Le Grand Prêtre s'assit et retira le casque et le masque qui d’ordinaire cachaient son visage ; Cléon était le plus ancien des Guerriers Sacrés et un des rares à connaître Kalimaque sous son véritable aspect. Il caressa les pages du recueil, constatant avec émerveillement que le parchemin était intact. Les traits du Grand Prêtre ne tardèrent pas à trahir l'émotion qui le subjugua à son tour lorsqu’il entama la lecture de ces pages millénaires.

« Mont Olympe. Le soleil tombait sur les cimes enneigées de la montagne sacrée, muraille majestueuse protégeant le palais de Zeus, maître incontesté des divinités olympiennes. Dans une vaste salle la fête battait son plein. En ce jour de fête il avait plu au père des dieux et fils de Cronos de réunir sa famille pour célébrer la victoire sur les Titans. Ainsi le tumultueux Arès s’enivrait du meilleur vin de Corinthe, narrant encore et encore ses travaux gémissants. Implacable dans la bataille, Arès n’en était pas moins dominé par Aphrodite amante des plaisirs. Et c’est là que, au milieu des chants du fils aux cheveux d’or, l’Ebranleur des Terres, le Maître du Tartare et celle qui porte l’Egide reçurent de Zeus une part du Monde. Le règne de Poséidon s’étendit sur le flot des Océans, tandis qu’Hadès put s’enrichir de la complainte des Morts. C’est à Athéna que fut confiée la race des Hommes qui vit dans la crainte des dieux et les tourments de la guerre.

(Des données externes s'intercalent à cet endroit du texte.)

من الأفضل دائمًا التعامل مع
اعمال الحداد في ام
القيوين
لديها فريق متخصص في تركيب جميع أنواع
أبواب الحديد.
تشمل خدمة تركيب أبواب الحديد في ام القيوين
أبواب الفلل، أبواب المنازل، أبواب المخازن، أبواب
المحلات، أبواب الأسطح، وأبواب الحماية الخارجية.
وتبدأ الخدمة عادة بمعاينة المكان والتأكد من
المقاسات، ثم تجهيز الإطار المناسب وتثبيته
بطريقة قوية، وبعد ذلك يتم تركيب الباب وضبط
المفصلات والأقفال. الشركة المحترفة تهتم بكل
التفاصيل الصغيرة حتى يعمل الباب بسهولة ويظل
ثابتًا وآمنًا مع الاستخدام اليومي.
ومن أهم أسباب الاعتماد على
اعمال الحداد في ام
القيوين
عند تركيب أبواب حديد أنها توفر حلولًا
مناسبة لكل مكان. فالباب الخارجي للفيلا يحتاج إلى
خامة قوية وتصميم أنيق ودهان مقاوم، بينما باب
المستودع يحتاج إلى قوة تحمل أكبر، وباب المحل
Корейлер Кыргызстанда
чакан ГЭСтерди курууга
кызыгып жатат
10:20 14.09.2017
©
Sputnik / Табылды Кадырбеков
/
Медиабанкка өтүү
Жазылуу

C’est à eux qu’Athéna devra imposer la paix avant que Zeus ne décide de les détruire comme il le fit par le passé. Aux autres de sa famille le Père de la Foudre divine confia la garde de l’Olympe. Courroucés de ne pas régner sur les Mortels et jaloux de la Fille préférée de Zeus, Apollon et Artémis s’emportèrent contre le Maître des lieux. Mais la rébellion ne pouvait être ! A eux l’obéissance et la charge d’un Sanctuaire terrestre, car Zeus à la Large Vue était aussi le Maître de l’équité. C’est ainsi que le monde fut partagé et habité par les dieux de l’Olympe. C’est en ce jour aussi qu’Eris fut bannie des siens. Refusant la couche de Zeus, la Perfide disparue dans les entrailles de la Terre des Grecs, préparant sa vengeance future. Comprenant qu'elle ne pouvait lutter pour le moment, Eris attendit son heure.

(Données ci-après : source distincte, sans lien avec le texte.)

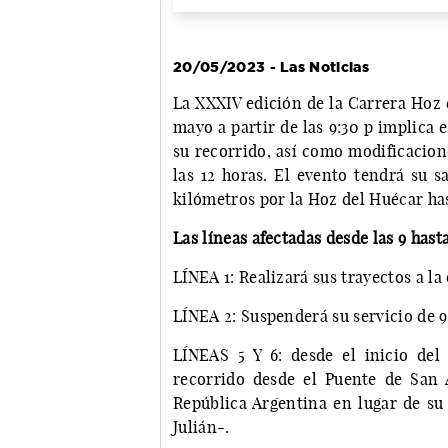
20/05/2023 - Las Noticias
La XXXIV edición de la Carrera Hoz
mayo a partir de las 9:30 p implica 
su recorrido, así como modificacion
las 12 horas. El evento tendrá su s
kilómetros por la Hoz del Huécar has
Las líneas afectadas desde las 9 hasta
LÍNEA 1: Realizará sus trayectos a la
LÍNEA 2: Suspenderá su servicio de 9 
LÍNEAS 5 Y 6: desde el inicio del 
recorrido desde el Puente de San
República Argentina en lugar de su
Julián-.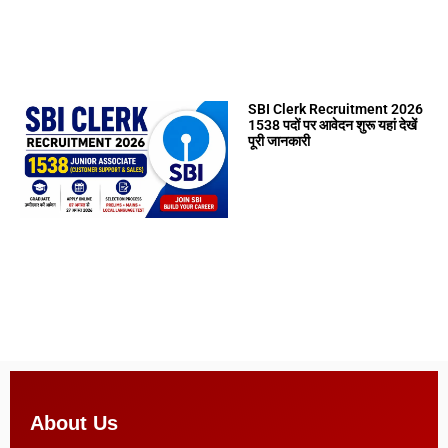
SBI Clerk Recruitment 2026
1538 पदों पर आवेदन शुरू यहां देखें
पूरी जानकारी
About Us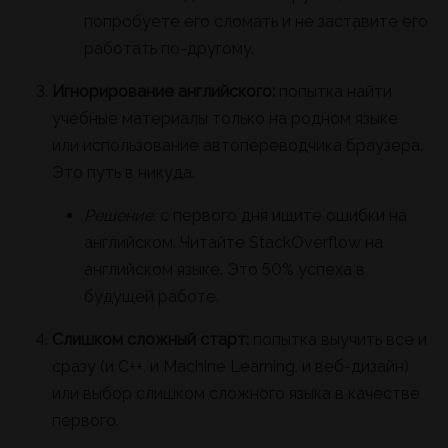
попробуете его сломать и не заставите его
работать по-другому.
Игнорирование английского:
попытка найти
учебные материалы только на родном языке
или использование автопереводчика браузера.
Это путь в никуда.
Решение:
с первого дня ищите ошибки на
английском. Читайте StackOverflow на
английском языке. Это 50% успеха в
будущей работе.
Слишком сложный старт:
попытка выучить все и
сразу (и C++, и Machine Learning, и веб-дизайн)
или выбор слишком сложного языка в качестве
первого.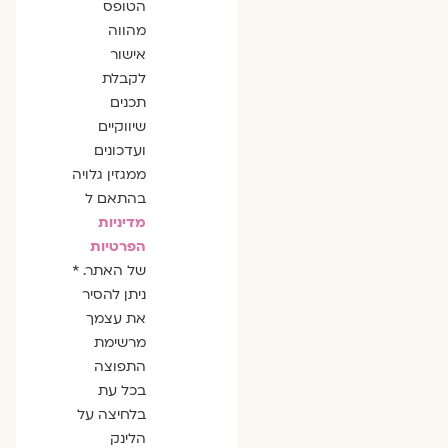
הסכמה
הטופס
מהווה
אישור
לקבלת
תכנים
שיווקיים
ועדכונים
ממגזין גלויה
בהתאם ל
מדיניות
הפרטיות
של האתר. *
ניתן להסיר
את עצמך
מרשימת
התפוצה
בכל עת
בלחיצה על
הלינק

Car il en est ainsi de la vie des dieux : ne songeant qu’aux tumultes de la guerre et qu’aux œuvres de démesure, leur destin est de finir emporté par les flots écarlates de la rivière de vie. C’est par la guerre que les Titans avaient été mis à bas. L’histoire, bien souvent, n’est que recommencement.

Anaximandre, L'épopée des dieux »

« As-tu trouvé autre chose ? s'enquit Kalimaque le cœur battant. As-tu retrouvé ...

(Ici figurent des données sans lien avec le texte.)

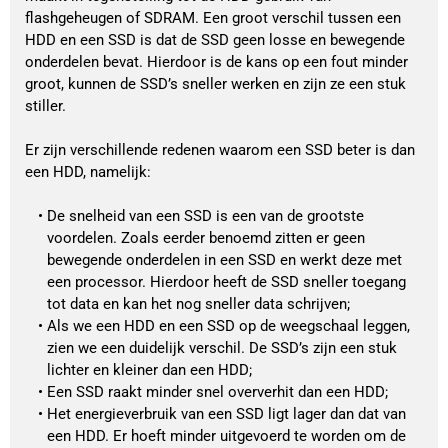
flashgeheugen of SDRAM. Een groot verschil tussen een 
HDD en een SSD is dat de SSD geen losse en bewegende 
onderdelen bevat. Hierdoor is de kans op een fout minder 
groot, kunnen de SSD’s sneller werken en zijn ze een stuk 
stiller. 
Er zijn verschillende redenen waarom een SSD beter is dan 
een HDD, namelijk:
De snelheid van een SSD is een van de grootste 
voordelen. Zoals eerder benoemd zitten er geen 
bewegende onderdelen in een SSD en werkt deze met 
een processor. Hierdoor heeft de SSD sneller toegang 
tot data en kan het nog sneller data schrijven;
Als we een HDD en een SSD op de weegschaal leggen, 
zien we een duidelijk verschil. De SSD’s zijn een stuk 
lichter en kleiner dan een HDD;
Een SSD raakt minder snel oververhit dan een HDD;
Het energieverbruik van een SSD ligt lager dan dat van 
een HDD. Er hoeft minder uitgevoerd te worden om de 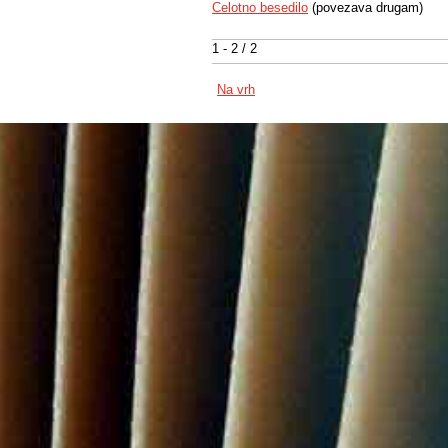
Celotno besedilo
(povezava drugam)
1 - 2 / 2
Na vrh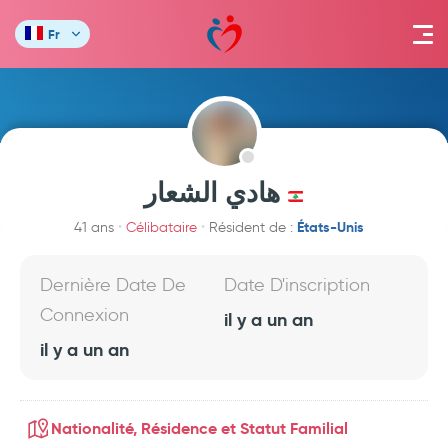
Fr
هادي الشعار
États-Unis
41 ans
Célibataire
Résident de :
Dernière Date De
Date D'inscription
Connexion
il y a un an
il y a un an
Nationalité, Résidence et Statut Familial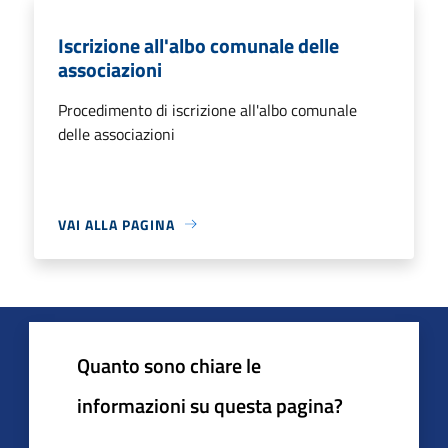
Iscrizione all'albo comunale delle
associazioni
Procedimento di iscrizione all'albo comunale
delle associazioni
VAI ALLA PAGINA
Quanto sono chiare le
informazioni su questa pagina?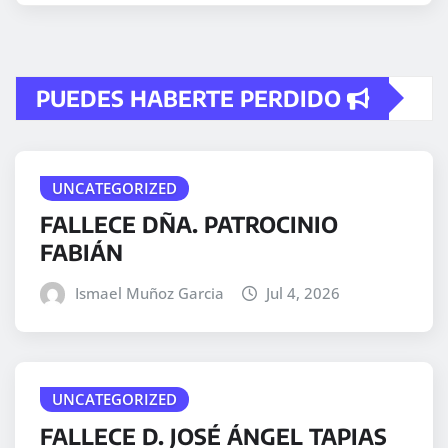
PUEDES HABERTE PERDIDO
UNCATEGORIZED
FALLECE DÑA. PATROCINIO
FABIÁN
Ismael Muñoz Garcia
Jul 4, 2026
UNCATEGORIZED
FALLECE D. JOSÉ ÁNGEL TAPIAS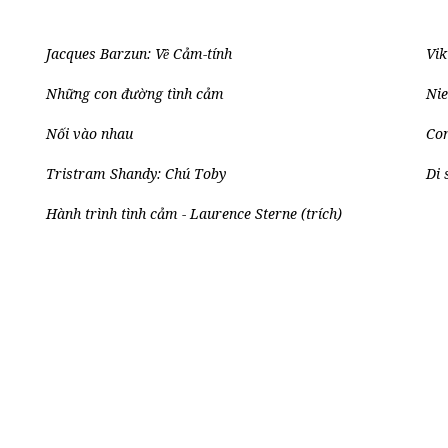
Jacques Barzun: Về Cảm-tính
Vik
Những con đường tình cảm
Nie
Nối vào nhau
Con
Tristram Shandy: Chú Toby
Di 
Hành trình tình cảm - Laurence Sterne (trích)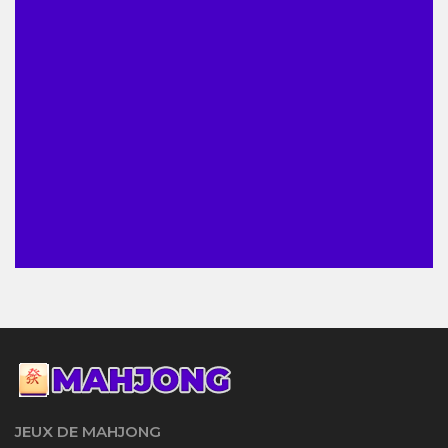
JEUX DE MAHJONG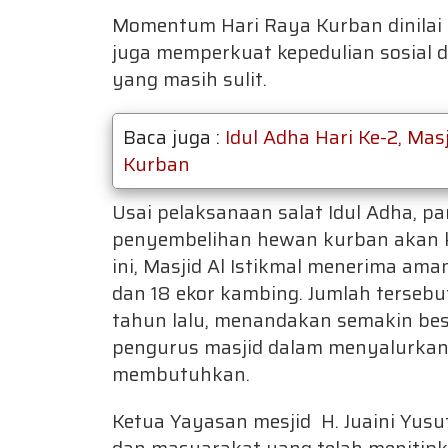
Momentum Hari Raya Kurban dinilai 
juga memperkuat kepedulian sosial 
yang masih sulit.
Baca juga :
Idul Adha Hari Ke-2, Mas
Kurban
Usai pelaksanaan salat Idul Adha, p
penyembelihan hewan kurban akan ke
ini, Masjid Al Istikmal menerima am
dan 18 ekor kambing. Jumlah terseb
tahun lalu, menandakan semakin be
pengurus masjid dalam menyalurka
membutuhkan.
Ketua Yayasan mesjid H. Juaini Yus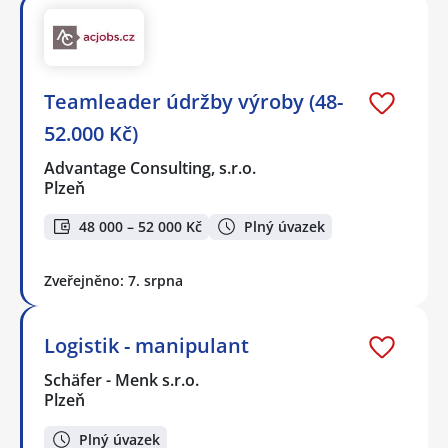
Teamleader údržby výroby (48-
52.000 Kč)
Advantage Consulting, s.r.o.
Plzeň
48 000 – 52 000 Kč
Plný úvazek
Zveřejněno: 7. srpna
Logistik - manipulant
Schäfer - Menk s.r.o.
Plzeň
Plný úvazek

Cléon fixa le Maître du Sanctuaire avec ses grands yeux noirs, le visage rayonnant :
- Oui, Grand Prêtre. Il y avait d'autres recueils, cachés dans un coffre de pierre. Ils dégageaient une énergie bienveillante, mais puissante. Je me suis plongé dans la lecture du premier toute la nuit. Des temps que les Hommes ont oublié viennent de ressurgir d’un passé que nous pensions n’être que fable et légendes ».
Les deux hommes s'installèrent confortablement et laissèrent le temps se suspendre.